Data:
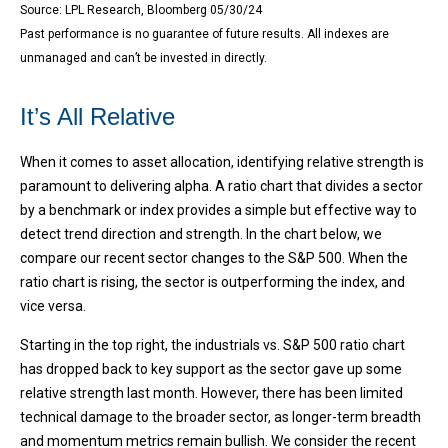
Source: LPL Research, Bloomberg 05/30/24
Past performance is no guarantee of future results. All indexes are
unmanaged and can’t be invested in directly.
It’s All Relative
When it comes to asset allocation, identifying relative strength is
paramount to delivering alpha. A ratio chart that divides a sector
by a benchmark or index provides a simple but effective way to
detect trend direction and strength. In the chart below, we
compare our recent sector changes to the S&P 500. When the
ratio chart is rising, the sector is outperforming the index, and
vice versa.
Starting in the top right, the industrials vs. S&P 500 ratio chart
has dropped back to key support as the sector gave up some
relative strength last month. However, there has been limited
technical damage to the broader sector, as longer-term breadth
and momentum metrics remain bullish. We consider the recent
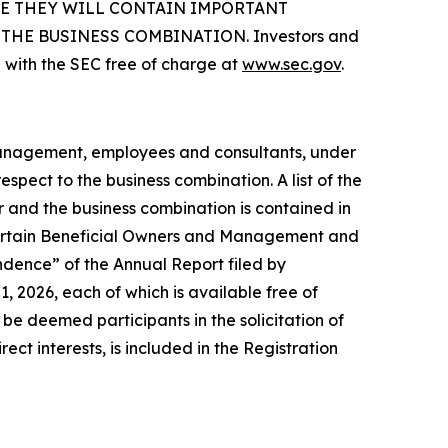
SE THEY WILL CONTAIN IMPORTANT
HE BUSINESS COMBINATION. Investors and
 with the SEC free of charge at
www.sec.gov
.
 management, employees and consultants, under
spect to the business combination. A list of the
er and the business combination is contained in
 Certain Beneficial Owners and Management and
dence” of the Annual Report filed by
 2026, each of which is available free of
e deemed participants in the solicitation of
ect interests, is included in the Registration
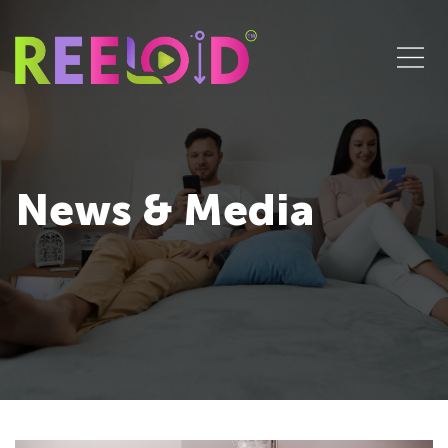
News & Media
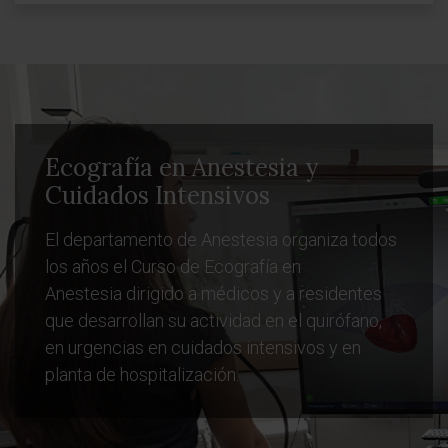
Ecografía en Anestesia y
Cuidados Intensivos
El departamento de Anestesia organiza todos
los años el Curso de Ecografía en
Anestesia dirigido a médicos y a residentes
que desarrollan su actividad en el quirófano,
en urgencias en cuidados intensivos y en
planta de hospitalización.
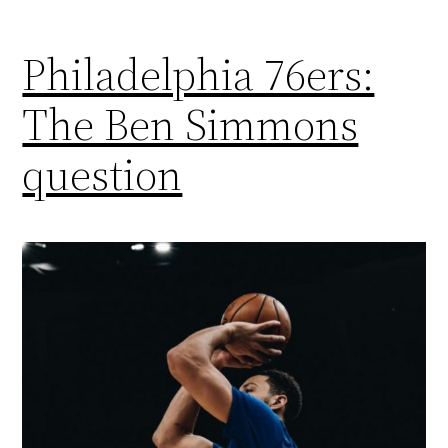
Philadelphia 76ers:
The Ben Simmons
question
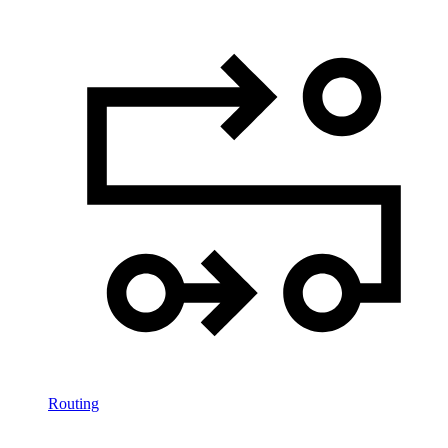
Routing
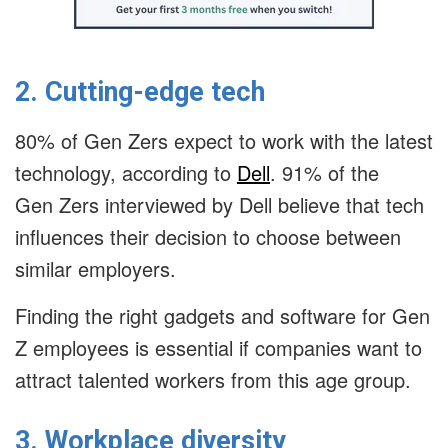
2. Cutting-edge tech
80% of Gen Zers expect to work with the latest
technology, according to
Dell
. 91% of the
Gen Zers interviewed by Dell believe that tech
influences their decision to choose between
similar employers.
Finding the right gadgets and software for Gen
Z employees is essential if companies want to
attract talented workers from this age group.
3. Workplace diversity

Exercise objective: Only the lines from the one containing "The Ben Simmons" through the last line of the entries above, both included, belong in the answer, written out exactly; pictures do not.

Answer to this problem:
The Ben Simmons
question
Routing
2. Cutting-edge tech
80% of Gen Zers expect to work with the latest
technology, according to
Dell
. 91% of the
Gen Zers interviewed by Dell believe that tech
influences their decision to choose between
similar employers.
Finding the right gadgets and software for Gen
Z employees is essential if companies want to
attract talented workers from this age group.
3. Workplace diversity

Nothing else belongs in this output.